The thesis is supported in Morning Brew as Mary Meeker Releases Coronavirus Trends Deck:

  • Mary Meeker special coronavirus deck with her new firm Bond Capital (first spotted by Axios).
  • Healthcare tech adoption curves that “would previously have taken months or years” have sped up to just days or weeks, tech analyst Benedict Evans notes. Telehealth, connected devices, rapid point-of-care diagnostics, and AI/automation in healthcare “will only accelerate,” Bond Capital predicts.
  • VC Marc Andreessen published “It’s time to build,” a blog post 1) arguing that Western institutions’ bungled COVID-19 response stems from a failure of imagination, and 2) issuing a call to arms to “build” more innovation into manufacturing, transportation, urban planning, education, and government.

The unsung heroes of the COVID-19 crisis? Robots

Robots have been used for everything from disinfecting hospitals to walking the stage for graduation. Importantly, they’re not replacing people – they’re doing work people can no longer do safely.

FastCo’s Coronavirus butterfly effect: six predictions for a new world order

  1. The long emergency

“Precautionary savings and muted consumption will govern household spending decisions, and business investment will sag. A long-drawn-out W shape is therefore the most likely economic scenario for the years ahead. […] Numerous large firms will collapse or be consolidated. Industries from commercial real estate to aviation will suffer enormous write-downs on office buildings and shopping malls, airlines and airports.

[…] America’s single market is far more efficient than the eurozone, where leaders won’t agree to a sufficiently large mutualized debt scheme. As large employers (and the states or provinces that depend on their tax revenue) collapse, governments may fall.

  1. The “Suez scenario”

With U.S.-China trade trending sharply downward and China angling to re-price oil into renminbi, a fragmentation of the global monetary order is a possibility for which all countries should prepare.

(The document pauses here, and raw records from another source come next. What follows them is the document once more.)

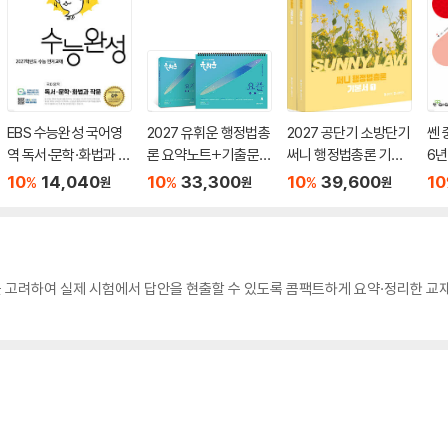
EBS 수능완성 국어영
2027 유휘운 행정법총
2027 공단기 소방단기
쎈 
역 독서·문학·화법과 작
론 요약노트+기출문제
써니 행정법총론 기본
6년
문 (2026년)
(요.플.)
서
10
14,040
10
33,300
10
39,600
10
%
%
%
원
원
원
고려하여 실제 시험에서 답안을 현출할 수 있도록 콤팩트하게 요약·정리한 교재로 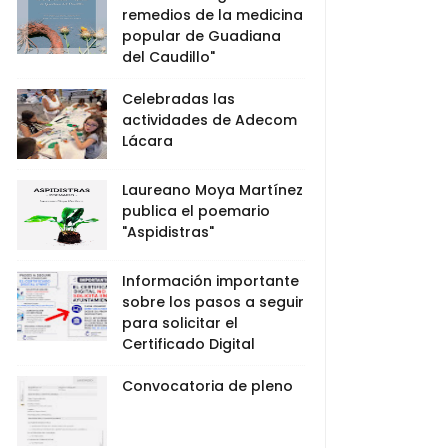
remedios de la medicina
popular de Guadiana
del Caudillo"
Celebradas las
actividades de Adecom
Lácara
Laureano Moya Martínez
publica el poemario
"Aspidistras"
Información importante
sobre los pasos a seguir
para solicitar el
Certificado Digital
Convocatoria de pleno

  1. Another migrant crisis

Millions of other people will seek to escape “red zone” geographies with inadequate healthcare in favor of “green zones” with better medical care. At present, almost all the countries that offer universal medical care are in Europe. Within countries, the flight from expensive tier-one cities to more affordable provincial areas will likely accelerate. In America, they may benefit cities such as Denver and Charlotte; in Europe, Lisbon and Athens.

  1. Rising nationalism

The EU has a chance to bring about the fiscal union it needs more than ever, but it remains unclear whether it will take it. Asian countries have just passed a Regional Comprehensive Economic Partnership (RCEP) and will need to deepen their internal trade to cope with the global demand shock. North America’s three states already trade more with each other than with China or Europe. Regionalization will be the new globalization.

  1. Technology vs the cost curve
  • Greater investment in biotechnology and healthcare are obvious places to start
  • Private education will receive substantially more investment given its strong performance during the crisis, but with a focus on digital delivery.
  • Digitization of financial services, which had already mushroomed prior to the pandemic, should be pushed to every living person in its wake.
  1. Civilization threats

The 14th-century Black Death caused millions of deaths across Eurasia, splintered the largest territorial empire ever known (the Mongols), forced significant wage growth in Europe, and promoted wider maritime exploration that led to European colonialism.

All the things COVID-19 will change forever, according to 30 top experts:

  • Working from home: new normal? it depends
  • Digital migration accelerates
  • Education goes virtual
  • Healthcare confronts old problems
  • VC hunkers down
  • Transportation rebounds, and evolves
  • Manufacturing’s wake-up call

McKinsey Covid-19 report (published 3rd April 2020) highlights the Consumer and Organisations next normal based on Scenario planning for the economic impact of the Covid-19 crisis and provides a strategic crisis-action plan.